== DATA FOR PROCESSING

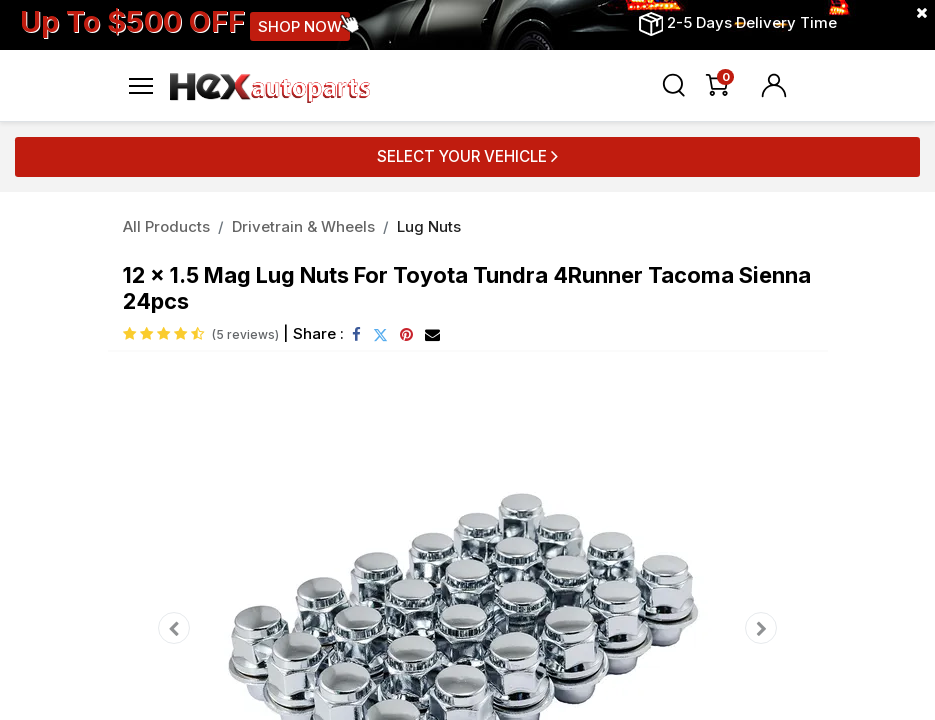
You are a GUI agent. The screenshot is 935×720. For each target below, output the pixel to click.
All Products (166, 226)
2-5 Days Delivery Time (752, 22)
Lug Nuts (429, 226)
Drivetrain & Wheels (303, 226)
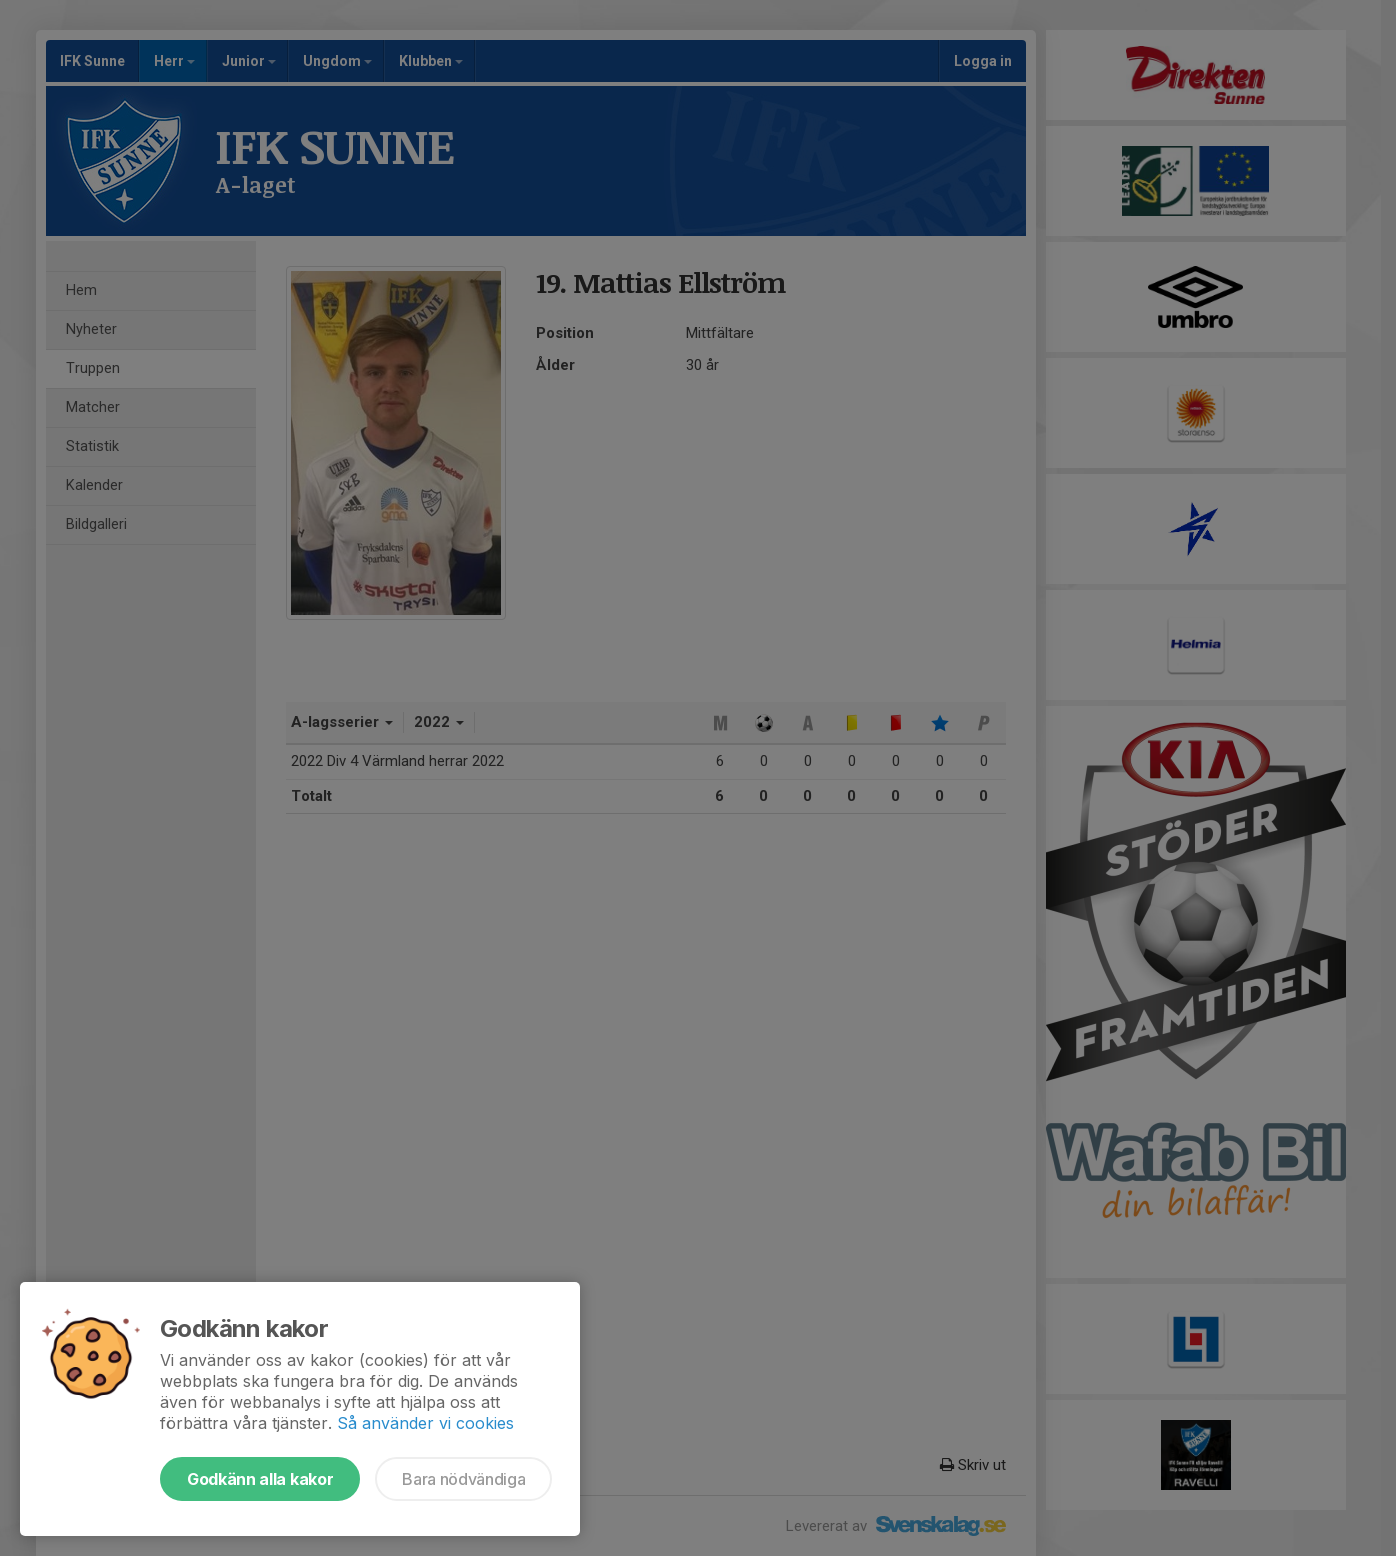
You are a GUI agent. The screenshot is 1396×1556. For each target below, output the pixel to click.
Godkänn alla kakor (260, 1479)
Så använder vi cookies (425, 1423)
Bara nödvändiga (463, 1479)
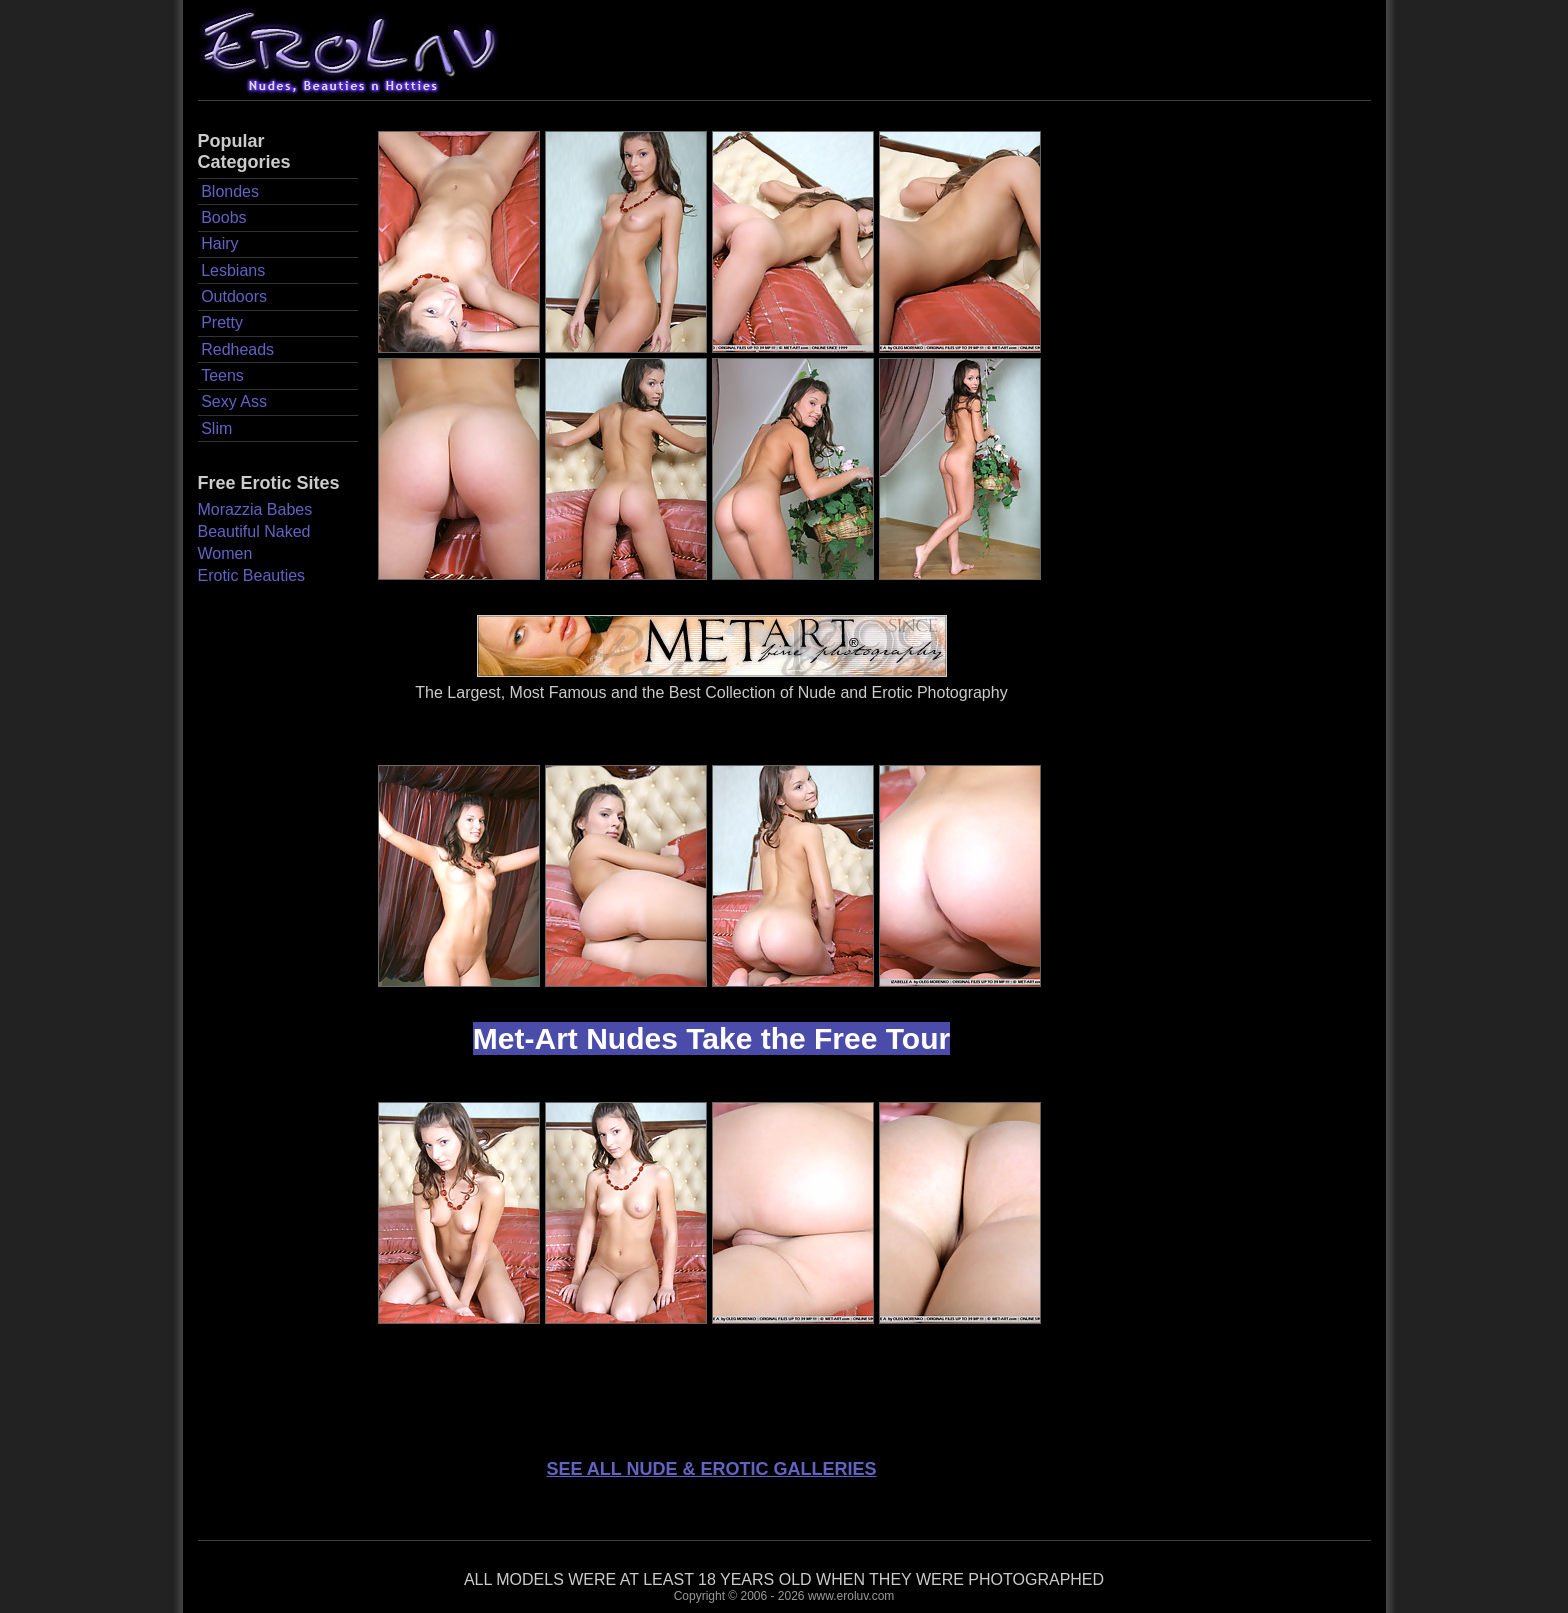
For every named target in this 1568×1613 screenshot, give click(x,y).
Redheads (237, 349)
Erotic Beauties (252, 575)
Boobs (223, 217)
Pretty (222, 322)
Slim (216, 428)
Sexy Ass (234, 401)
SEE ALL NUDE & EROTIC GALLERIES (711, 1469)
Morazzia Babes (255, 509)
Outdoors (234, 296)
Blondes (230, 191)
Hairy (219, 243)
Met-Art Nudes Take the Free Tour (711, 1038)
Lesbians (233, 270)
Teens (222, 375)
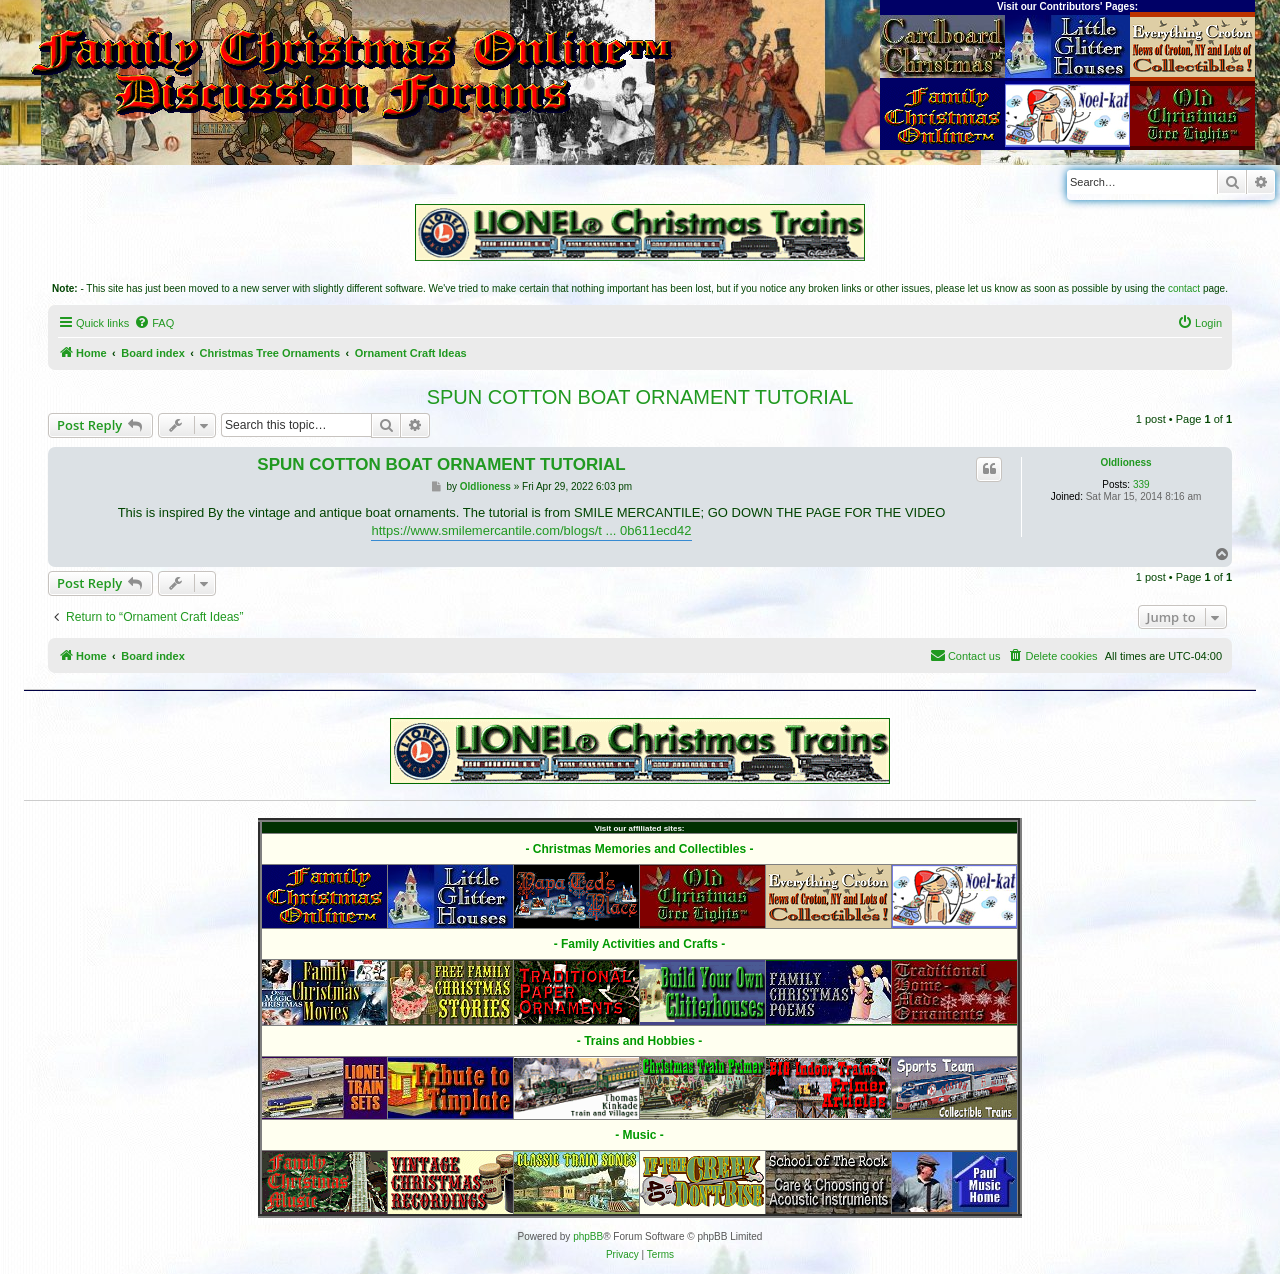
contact (1184, 288)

====

> _WORK REQUIRED_
Across the records above, how many lines does the word "below" appear on? Reply with the number only.

> _ANSWER TO THIS PROBLEM_
2